Recovering addict Getting Physically Back to Health After Getting Off Drugs or Alcohol

2 Things to Prioritize to Restore Physical Health After Addiction


Sober Recovery Expert Author

Recovering addict Getting Physically Back to Health After Getting Off Drugs or Alcohol

After getting off drugs or alcohol, each person is different. Some of us may have done a lot of damage to our body’s organs, skin, hair and nervous system on account of substance abuse. You may find you don't have energy, or that your metabolism has gone haywire due to unhealthy eating habits. But it is completely possible to get back to good physical health after you’ve become sober.

Exercising, eating healthy and having regular medical appointments to treat any damage that has taken place are a great way to start back on the path to good health.

Taking the right steps to get back to health can help support your sobriety.

Give Yourself a Boost with Physical Exercise

If you are just coming off drugs and alcohol, your energy levels may be low at first, and you may find that you’re not as in shape as you once were. Regular exercise can go a really long way in helping provide blood sugar balance, which supports mental stability, emotional wellness and mental well-being. The endorphins released during physical movement can help you make better decisions and support your sobriety, as well as assist you in making the right choice when it comes to cravings for drugs or alcohol.

If you think you have to be a gym rockstar, you don’t. Starting to walk daily can help you become more active and get you back into the swing. Heart-healthy activities like walking, swimming and even dancing are a great way to begin to move more.

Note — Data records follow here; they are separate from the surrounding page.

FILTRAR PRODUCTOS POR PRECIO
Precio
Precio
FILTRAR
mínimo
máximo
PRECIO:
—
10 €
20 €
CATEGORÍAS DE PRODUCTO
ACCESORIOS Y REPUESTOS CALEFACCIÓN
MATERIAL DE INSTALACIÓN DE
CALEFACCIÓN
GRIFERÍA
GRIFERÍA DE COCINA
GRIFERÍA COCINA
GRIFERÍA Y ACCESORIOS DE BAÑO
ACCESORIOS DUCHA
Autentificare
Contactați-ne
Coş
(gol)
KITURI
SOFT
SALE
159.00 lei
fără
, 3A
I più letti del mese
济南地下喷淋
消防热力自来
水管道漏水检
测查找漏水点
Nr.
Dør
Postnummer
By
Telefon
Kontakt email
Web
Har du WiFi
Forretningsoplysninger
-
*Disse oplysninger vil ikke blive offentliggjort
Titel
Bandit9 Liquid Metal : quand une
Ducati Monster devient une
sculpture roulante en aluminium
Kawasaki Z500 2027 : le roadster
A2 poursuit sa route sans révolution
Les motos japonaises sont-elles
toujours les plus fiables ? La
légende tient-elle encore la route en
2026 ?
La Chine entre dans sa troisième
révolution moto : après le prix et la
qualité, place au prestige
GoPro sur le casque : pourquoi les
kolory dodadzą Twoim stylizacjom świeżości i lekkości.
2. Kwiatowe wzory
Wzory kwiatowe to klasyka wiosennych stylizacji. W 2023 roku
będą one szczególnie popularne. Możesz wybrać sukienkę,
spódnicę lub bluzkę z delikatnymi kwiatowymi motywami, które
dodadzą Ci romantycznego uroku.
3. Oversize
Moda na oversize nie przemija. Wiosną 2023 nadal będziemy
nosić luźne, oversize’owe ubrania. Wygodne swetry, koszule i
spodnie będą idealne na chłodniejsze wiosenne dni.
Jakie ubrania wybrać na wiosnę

Walking more can begin your first step to better fitness. If you have a hard time walking long distances, try parking farther away at the grocery store, using the stairs instead of the elevator and getting in at least one walk every day.

You don't need a gym membership, but if you do join a gym, finding time in your daily routine to hit the gym for even a half an hour can do wonders for your endorphins. Many gyms offer classes like yoga, aerobics, weight lifting or even martial arts. All of these forms of exercise can help you find something you really enjoy doing, and they can take your mind off of substances.

Don't try to force exercise routines that you aren't enjoying, because it can be harder to implement them over time. The key is to find something that you really like doing, and which will help you keep up a good routine. The healthier you are, the more you will want to support your sobriety.

Fuel Your Body With Healthy Foods and Supplements

It's not a bad idea to see a nutritionist in order to find out if you are deficient in any vitamins and minerals. There are a lot of people who aren't addicts who can be deficient in vitamins and minerals, and this can be even more so for alcoholics and addicts. Both drugs and alcohol can cause nutritional imbalances in the body. A nutritionist, or your doctor, can help you find out which vitamins your body may be more in need of, and supplement you accordingly.

Staying away from heavy junk foods, sugars, and other substances is also a good start. Cleaning up your diet can help support your emotional wellness, and curb the cravings for sugar that many alcoholics get.

Eating clean foods and staying hydrated will balance your body and help your blood sugar feel more stabilized, avoiding the swings that can happen from sugar and junk food. Many alcoholics tend to lean towards sugar after they become sober, due to blood sugar imbalances. Avoid this trap by choosing fruits and healthy snacks when you have a sweet craving and to avoid excessive weight gain.

Remember, moderation is key. You don’t have to run a marathon right after you become sober, but taking the steps to get your body back on track is one of the best things you can do for yourself and for your sobriety. Stay well and keep moving, making the right positive changes to body and mind, and sobriety can be yours!